Association with the record
The signature must be attached to or logically associated with the record being signed.
Signatures are pinned to a specific document and version. If the document changes after a signature, the version mismatch is detectable and stale signing links are refused. The Certificate of Completion prints the SHA-256 fingerprint of the exact stored bytes.
Integrity & retention
The record must remain accurate, complete, and reproducible for later reference.
Completed envelopes are locked — they cannot be voided, re-sent, or altered after the final signature. Every action lands in an immutable audit trail, signers receive signed-copy download links, and encrypted tiers protect content with AES-256-GCM.
The Certificate of Completion
Every sent envelope offers a downloadable Certificate of Completion: the envelope's status, the document's SHA-256 fingerprint, and — per signer — the invitation, consent, and completion timestamps. It is the single artifact that summarizes the evidence above for a court, an auditor, or a counterparty.
What no platform can promise
- Excluded documents. ESIGN and UETA carve out categories — wills and testamentary trusts, certain family-law documents, court orders, and some statutory notices (e.g., utility shutoff, eviction, insurance cancellation). No platform feature makes an e-signature valid for those.
- Consumer disclosures. When you use e-records with consumers, ESIGN §101(c) puts specific disclosure and consent duties on you, the business — DocuBuilder records the signer's consent, but the statutory disclosures are yours to provide.
- eIDAS (EU). The EU regime distinguishes Simple, Advanced, and Qualified electronic signatures.
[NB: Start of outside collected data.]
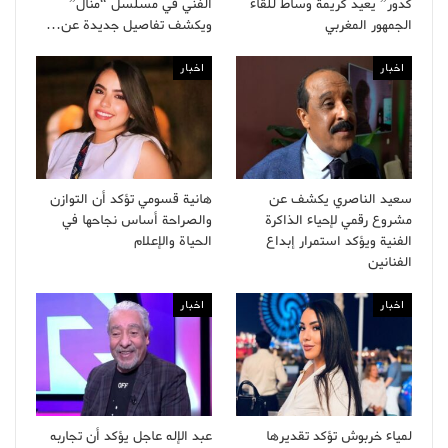
كدور” يعيد كريمة وساط للقاء
الفني في مسلسل “منال”
الجمهور المغربي
ويكشف تفاصيل جديدة عن…
اخبار
اخبار
سعيد الناصري يكشف عن
هانية قسومي تؤكد أن التوازن
مشروع رقمي لإحياء الذاكرة
والصراحة أساس نجاحها في
الفنية ويؤكد استمرار إبداع
الحياة والإعلام
الفنانين
اخبار
اخبار
لمياء خربوش تؤكد تقديرها
عبد الإله عاجل يؤكد أن تجاربه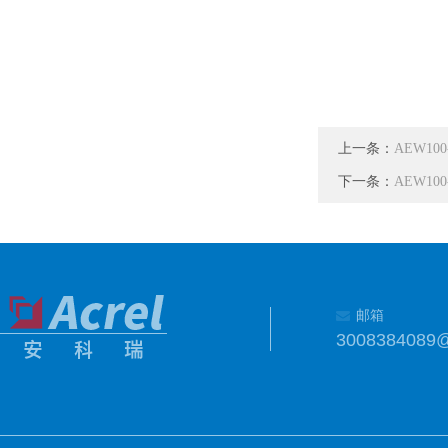
上一条：
AEW10
下一条：
AEW10
邮箱
3008384089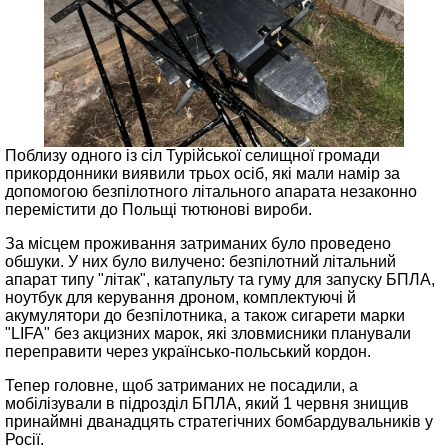
Поблизу одного із сіл Турійської селищної громади
прикордонники виявили трьох осіб, які мали намір за
допомогою безпілотного літального апарата незаконно
перемістити до Польщі тютюнові вироби.
За місцем проживання затриманих було проведено
обшуки. У них було вилучено: безпілотний літальний
апарат типу "літак", катапульту та гуму для запуску БПЛА,
ноутбук для керування дроном, комплектуючі й
акумулятори до безпілотника, а також сигарети марки
"LIFA" без акцизних марок, які зловмисники планували
переправити через українсько-польський кордон.
Тепер головне, щоб затриманих не посадили, а
мобілізували в підрозділ БПЛА, який 1 червня знищив
принаймні дванадцять стратегічних бомбардувальників у
Росії.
Qualified signatures require certificates from accredited Qualified Trust Service Providers — we are not a QTSP, so DocuBuilder signatures are simple electronic signatures under eIDAS. Sufficient for many uses; not for those that demand QES.
This page describes the evidence EzFormBuilder records; it is not legal advice and not a representation that any signature satisfies any law for your particular use — see our Terms of Use. If your use case is regulated or high-stakes, involve counsel.